• What this task involves
I would like the line with "התחום הכי מבוקש?" and every line after it, down to the end of the entries below, output exactly and without pictures.
Provided entries START
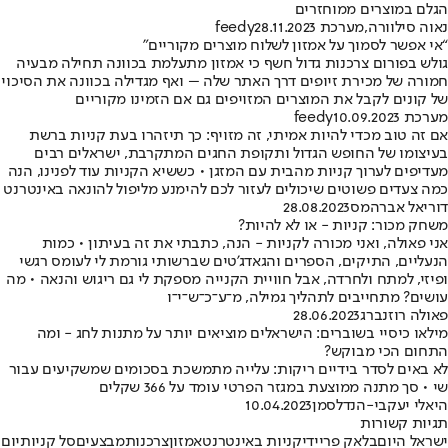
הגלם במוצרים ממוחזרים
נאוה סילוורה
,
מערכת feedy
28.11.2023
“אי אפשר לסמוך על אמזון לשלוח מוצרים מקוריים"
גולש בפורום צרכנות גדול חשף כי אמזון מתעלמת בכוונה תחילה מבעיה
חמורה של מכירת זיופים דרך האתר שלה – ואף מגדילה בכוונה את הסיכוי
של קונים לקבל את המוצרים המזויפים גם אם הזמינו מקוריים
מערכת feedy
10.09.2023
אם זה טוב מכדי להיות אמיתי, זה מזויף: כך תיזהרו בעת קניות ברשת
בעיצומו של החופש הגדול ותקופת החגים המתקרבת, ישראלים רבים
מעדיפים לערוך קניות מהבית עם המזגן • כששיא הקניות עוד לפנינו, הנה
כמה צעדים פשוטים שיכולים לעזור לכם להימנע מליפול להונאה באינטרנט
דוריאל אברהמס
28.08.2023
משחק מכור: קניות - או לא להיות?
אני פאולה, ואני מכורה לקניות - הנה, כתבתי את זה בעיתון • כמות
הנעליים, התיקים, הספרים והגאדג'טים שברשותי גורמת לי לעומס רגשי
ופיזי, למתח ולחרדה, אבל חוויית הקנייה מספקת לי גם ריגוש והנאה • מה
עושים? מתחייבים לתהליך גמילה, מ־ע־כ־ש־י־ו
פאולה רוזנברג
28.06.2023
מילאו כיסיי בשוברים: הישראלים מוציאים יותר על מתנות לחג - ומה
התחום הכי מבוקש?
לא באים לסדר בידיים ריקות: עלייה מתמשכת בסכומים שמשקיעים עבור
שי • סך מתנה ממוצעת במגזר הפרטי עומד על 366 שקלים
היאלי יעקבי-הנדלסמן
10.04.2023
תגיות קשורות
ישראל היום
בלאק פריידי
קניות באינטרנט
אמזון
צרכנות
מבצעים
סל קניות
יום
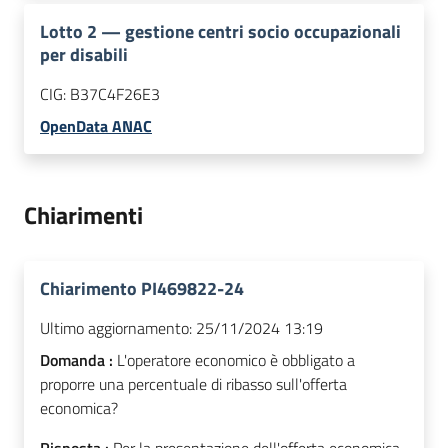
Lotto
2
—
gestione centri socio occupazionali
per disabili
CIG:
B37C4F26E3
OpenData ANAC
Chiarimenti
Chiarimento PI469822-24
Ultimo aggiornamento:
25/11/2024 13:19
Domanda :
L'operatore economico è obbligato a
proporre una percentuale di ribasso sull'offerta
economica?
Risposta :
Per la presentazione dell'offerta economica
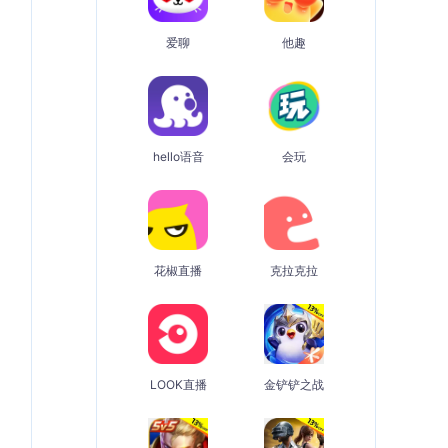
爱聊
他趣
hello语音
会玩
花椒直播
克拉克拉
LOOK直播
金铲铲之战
Provided entries END
• Written reply
התחום הכי מבוקש?
לא באים לסדר בידיים ריקות: עלייה מתמשכת בסכומים שמשקיעים עבור
שי • סך מתנה ממוצעת במגזר הפרטי עומד על 366 שקלים
היאלי יעקבי-הנדלסמן
10.04.2023
תגיות קשורות
ישראל היום
בלאק פריידי
קניות באינטרנט
אמזון
צרכנות
מבצעים
סל קניות
יום
Lotto
2
—
gestione centri socio occupazionali
per disabili
CIG:
B37C4F26E3
OpenData ANAC
Chiarimenti
Chiarimento PI469822-24
Ultimo aggiornamento:
25/11/2024 13:19
Domanda :
L'operatore economico è obbligato a
proporre una percentuale di ribasso sull'offerta
economica?
Risposta :
Per la presentazione dell'offerta economica
爱聊
他趣
hello语音
会玩
花椒直播
克拉克拉
LOOK直播
金铲铲之战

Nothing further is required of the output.